In the winter of 1961, Lucio Fontana arrived in New York and looked up. What he saw would change the course of his work forever.
In the winter of 1961, Lucio Fontana arrived in New York and looked up. What he saw would change the course of his work forever.
October 16, 2025
In the winter of 1961, Lucio Fontana arrived in New York and looked up. What he saw would change the course of his work forever.
When Argentine-Italian artist Lucio Fontana first encountered Manhattan’s skyline in November 1961, he was captivated not by the cold, but by the soaring structures slicing through the clouds, monoliths of steel and glass shimmering with light. The scale of modernity struck him with visceral force. Amid this vertical metropolis, Fontana conceived what would become one of his most groundbreaking series: Metalli.
Departing from canvas entirely, Metalli embraced metal as medium and message. Fontana translated his iconic cuts and punctures into copper and aluminum, employing hand tools — awls, punches, chisels, to carve violence into surface.
These gashes were not pristine but raw, jagged, deliberately imperfect. The energy was architectural: “Sometimes scratching them vertically to convey the idea of skyscrapers, sometimes puncturing them with a metal punch,” he later explained. These works represented not just a formal evolution but a conceptual rupture, a bid to open new spatial dimensions. “I do not want to make a painting,” he declared. “I want to open space, create a new dimension.”
By 1965, Fontana's spatial experimentations expanded further, fueled by the era’s cosmic imagination. It was the year Soviet astronaut Alexei Leonov performed the first spacewalk and NASA’s early images of Mars reached Earth. Fontana, working in his Milan studio, followed the developments obsessively. In response, he created Concetto Spaziale, a monumental copper diptych. Its radiant orange hue mirrored Martian terrain, while the surface, pierced and warped, evoked craters from another world.
The work was soon acquired by Mario Bardini, Fontana’s confidant, collector, and creative partner. Their correspondence reveals the emotional undercurrent of the piece. “New York is more beautiful than Venice!” Fontana once wrote Bardini. “The skyscrapers of glass look like great cascades of water that fall from the sky!” Their dialogue was both artistic and architectural.
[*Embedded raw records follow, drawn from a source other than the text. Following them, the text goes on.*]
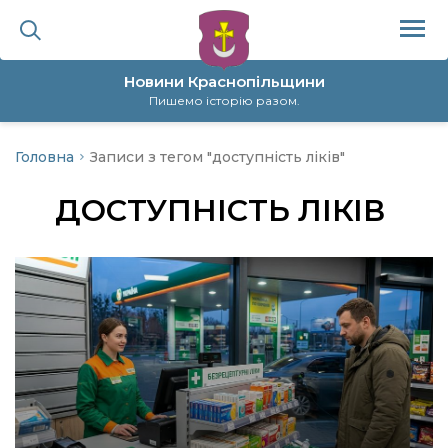
Новини Краснопільщини
Пишемо історію разом.
Головна
Записи з тегом "доступність ліків"
ційна політика
ДОСТУПНІСТЬ ЛІКІВ
да
я
а
нал
ура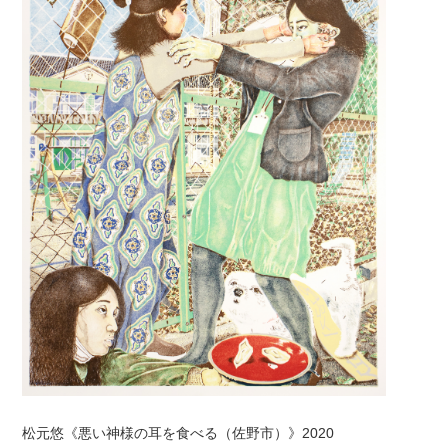
松元悠《悪い神様の耳を食べる（佐野市）》2020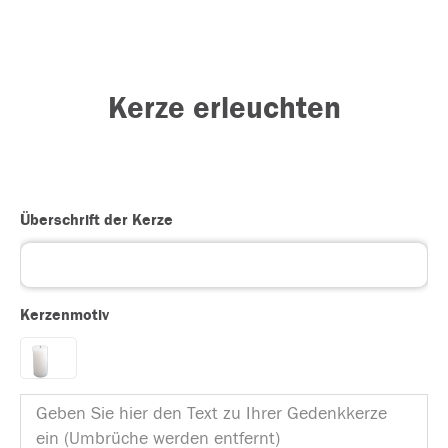
Kerze erleuchten
Überschrift der Kerze
Kerzenmotiv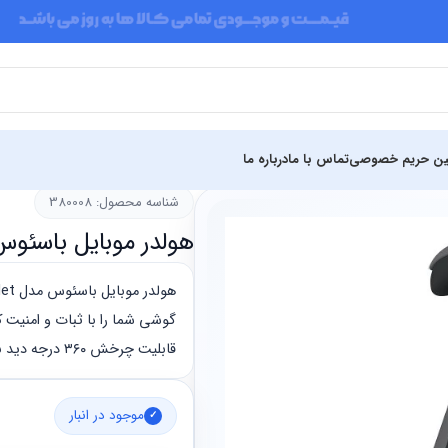
ین حریم خصوصی
تماس با ما
درباره ما
شناسه محصول: 380008
هولدر موبایل باسئوس مدل  2 Air Outlet
گوشی شما را با ثبات و امنیت ک
قابلیت چرخش ۳۶۰ درجه دید بهینه را فراهم می‌آورد.
موجود در انبار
Bardini’s acquisition was more than patronage — it was a continuation of a shared spatial vision.
In Bardini’s villa in Varigotti, northern Italy, the Concetto Spaziale diptych found a striking home: above the fireplace. But it wasn’t simply hung—it was integrated. Bardini, an architect, treated the work as structural, building it into the heart of the room. The copper planes became part of the architecture, blurring boundaries between art and environment.
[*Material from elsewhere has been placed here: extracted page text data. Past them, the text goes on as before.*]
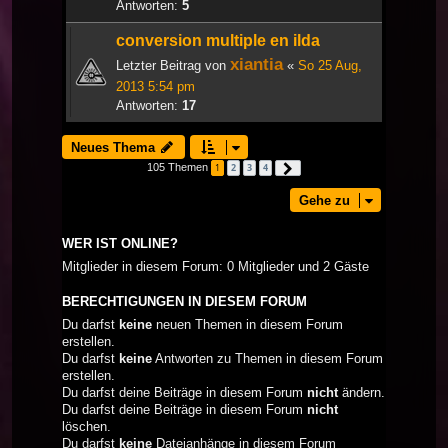
Antworten:
5
conversion multiple en ilda
xiantia
Letzter Beitrag von
«
So 25 Aug,
2013 5:54 pm
Antworten:
17
Neues Thema
105 Themen
1
2
3
4
Nächste
Gehe zu
WER IST ONLINE?
Mitglieder in diesem Forum: 0 Mitglieder und 2 Gäste
BERECHTIGUNGEN IN DIESEM FORUM
Du darfst
keine
neuen Themen in diesem Forum
erstellen.
Du darfst
keine
Antworten zu Themen in diesem Forum
erstellen.
Du darfst deine Beiträge in diesem Forum
nicht
ändern.
Du darfst deine Beiträge in diesem Forum
nicht
löschen.
Du darfst
keine
Dateianhänge in diesem Forum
This fusion was no accident. Bardini and Fontana had collaborated on site-specific works throughout the 1950s and '60s, slicing through walls and ceilings, integrating spatial concepts into physical dwellings. The placement of Concetto Spaziale above the hearth was a final, poetic gesture: a fireplace transformed into a sculptural altar, where art was not merely viewed, but inhabited.
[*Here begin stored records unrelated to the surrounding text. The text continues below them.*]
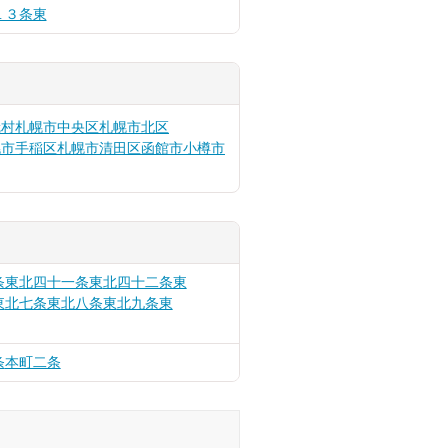
１３条東
冠村
札幌市中央区
札幌市北区
幌市手稲区
札幌市清田区
函館市
小樽市
条東
北四十一条東
北四十二条東
東
北七条東
北八条東
北九条東
条
本町二条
The diptych remained there for decades, a totem of shared vision and artistic intimacy, until Bardini’s death in 2005.
The next chapter in the diptych’s journey began in 2004. In London, film producer and design collector Ronnie Sassoon discovered it in a Sotheby’s catalogue. “I saw a photograph of the Fontana and simply had to acquire it,” she recalls. Though searching for one of his terracotta Natura sculptures, she was transfixed by the elemental power of copper and steel.
Already a devoted Fontana collector, Sassoon owned a canvas featuring seven tagli (cuts) and a rare La fine di Dio. But this work—aggressive, industrial, glowing—felt different. It was her first Fontana in color, and it shifted the palette of her collection.
Sassoon installed the piece in her Soho loft, flanked by 19th-century fire escape windows, suspending it in space. “Fontana once said he was more interested in what lay beyond the surface,” she says. “So I thought he might approve.”
Years later, during the pandemic, Sassoon relocated to Cincinnati and brought the diptych with her. In her Carl Strauss-designed modernist home, it now hangs beneath a horizontal window, where sunlight refracts across its copper skin. The work comes alive throughout the day, animated by light and shadow—a living, breathing element in the space it occupies.
Fontana’s radical gestures once scandalized critics, also baffled them, because his domain is considered both modernism and post-modernism. Today, they feel uncannily prescient. In a fractured world —defined by digital disruption, political schism, and environmental collapse, his work speaks to rupture as renewal. His cuts are invitations: to look deeper, to question limits, to see space not as emptiness, but as possibility.
Sassoon admits that she once saw the Metalli series as secondary to Fontana’s canvases. Two decades later, her view has shifted. “It’s one of the most important works I’ve ever owned,” she says. Its presence, both architectural and philosophical, continues to challenge, inspire, and transform. Much like the city that first birthed it, the diptych is a mirror of ambition, vision, and space unbound.